Page-level text extractions
━━━━━━━━━━━━━━━━━━━━━━━━━━━━━━

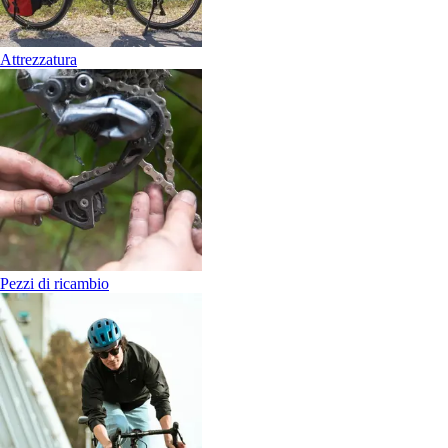
Attrezzatura
Pezzi di ricambio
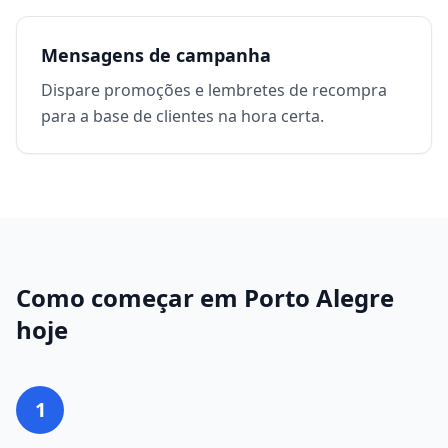
Mensagens de campanha
Dispare promoções e lembretes de recompra
para a base de clientes na hora certa.
Como começar em
Porto Alegre
hoje
1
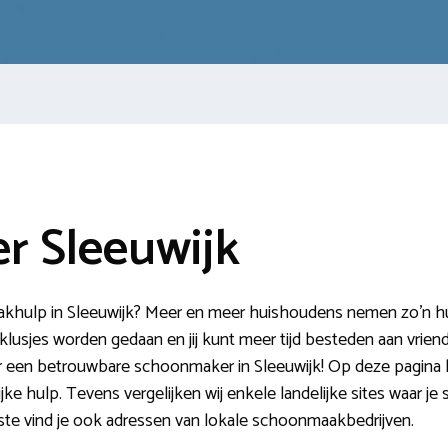
 Sleeuwijk
hulp in Sleeuwijk? Meer en meer huishoudens nemen zo’n hulp
lusjes worden gedaan en jij kunt meer tijd besteden aan vriende
r een betrouwbare schoonmaker in Sleeuwijk! Op deze pagina l
ke hulp. Tevens vergelijken wij enkele landelijke sites waar j
ste vind je ook adressen van lokale schoonmaakbedrijven.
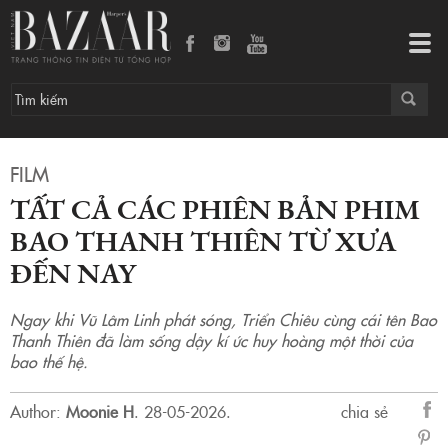
Tất cả các phiên bản phim Bao Thanh Thiên từ xưa đến nay
Tog
navi
FILM
TẤT CẢ CÁC PHIÊN BẢN PHIM
BAO THANH THIÊN TỪ XƯA
ĐẾN NAY
Ngay khi Vũ Lâm Linh phát sóng, Triển Chiêu cùng cái tên Bao
Thanh Thiên đã làm sống dậy kí ức huy hoàng một thời của
bao thế hệ.
Author:
Moonie H
.
28-05-2026.
chia sẻ
sẻ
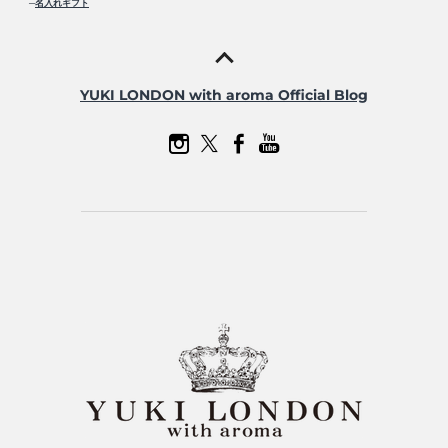
─
名入れギフト
YUKI LONDON with aroma Official Blog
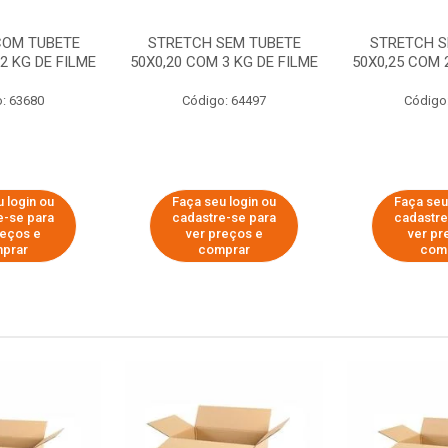
COM TUBETE
STRETCH SEM TUBETE
STRETCH S
2 KG DE FILME
50X0,20 COM 3 KG DE FILME
50X0,25 COM 
: 63680
Código: 64497
Código
 login ou
Faça seu login ou
Faça seu
e-se para
cadastre-se para
cadastre
reços e
ver preços e
ver pr
prar
comprar
com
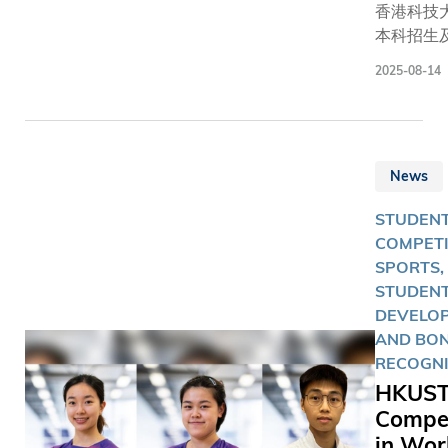
香港科技
internshi
本科招生
Internati
舉辦的 Po
Research
2025-08-14
暑期訓練
Experienc
吸引來自
combined
區逾150
exchange
與。參與
This finan
News
加了由科
assistanc
課堂講座
with flexib
STUDEN
實驗室參
curriculu
COMPETI
「專題項
enables I
SPORTS,
（Capsto
to immer
STUDEN
Projec
themselve
DEVELO
夥伴包括
extended
AND BON
司、香港
internati
RECOGNI
電腦（Ac
research
HKUST
實挑戰設
opportuni
Compe
案。此訓
in Wor
了學生的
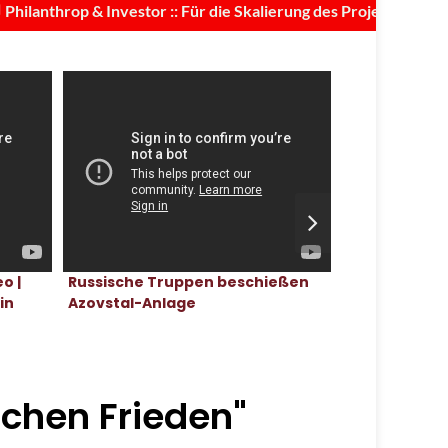
throp & Investor :: Für die Skalierung des Projekts sind Investit
Mariupol, Uk
o |
Russische Truppen beschießen
Juni, 2020
in
Azovstal-Anlage
schen Frieden"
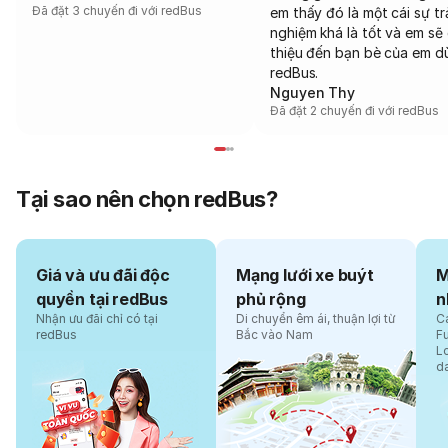
Đã đặt 3 chuyến đi với redBus
em thấy đó là một cái sự tr
nghiệm khá là tốt và em sẽ 
thiệu đến bạn bè của em d
redBus.
Nguyen Thy
Đã đặt 2 chuyến đi với redBus
Tại sao nên chọn redBus?
Giá và ưu đãi độc
Mạng lưới xe buýt
M
quyền tại redBus
phủ rộng
n
Nhận ưu đãi chỉ có tại
Di chuyển êm ái, thuận lợi từ
Cá
redBus
Bắc vào Nam
F
L
d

━━━━━━━━━━━━━━━━━━━━━━━━━━━━━━

> [What is being asked]: Nothing but the lines from the line holding "bao thế hệ." through the last line of the entries above is to be reproduced, exactly and without pictures.

> [Output of the exercise]:
bao thế hệ.
Author:
Moonie H
.
28-05-2026.
chia sẻ
sẻ
─
名入れギフト
YUKI LONDON with aroma Official Blog
COM TUBETE
STRETCH SEM TUBETE
STRETCH S
2 KG DE FILME
50X0,20 COM 3 KG DE FILME
50X0,25 COM 
: 63680
Código: 64497
Código
 login ou
Faça seu login ou
Faça seu
e-se para
cadastre-se para
cadastre
reços e
ver preços e
ver pr
prar
comprar
com
香港科技
internshi
本科招生
Internati
舉辦的 Po
Research
2025-08-14
暑期訓練
Experienc
吸引來自
combined
區逾150
exchange
與。參與
This finan
News
加了由科
assistanc
課堂講座
with flexib
STUDEN
實驗室參
curriculu
COMPETI
「專題項
enables I
SPORTS,
（Capsto
to immer
STUDEN
Projec
themselve
DEVELO
夥伴包括
extended
AND BON
司、香港
internati
RECOGNI
電腦（Ac
research
HKUST
實挑戰設
opportuni
Compe
案。此訓
in Wor
了學生的
throp & Investor :: Für die Skalierung des Projekts sind Investit
Mariupol, Uk
o |
Russische Truppen beschießen
Juni, 2020
in
Azovstal-Anlage
schen Frieden"
Đã đặt 3 chuyến đi với redBus
em thấy đó là một cái sự tr
nghiệm khá là tốt và em sẽ 
thiệu đến bạn bè của em d
redBus.
Nguyen Thy
Đã đặt 2 chuyến đi với redBus
Tại sao nên chọn redBus?
Giá và ưu đãi độc
Mạng lưới xe buýt
M
quyền tại redBus
phủ rộng
n
Nhận ưu đãi chỉ có tại
Di chuyển êm ái, thuận lợi từ
Cá
redBus
Bắc vào Nam
F
L
d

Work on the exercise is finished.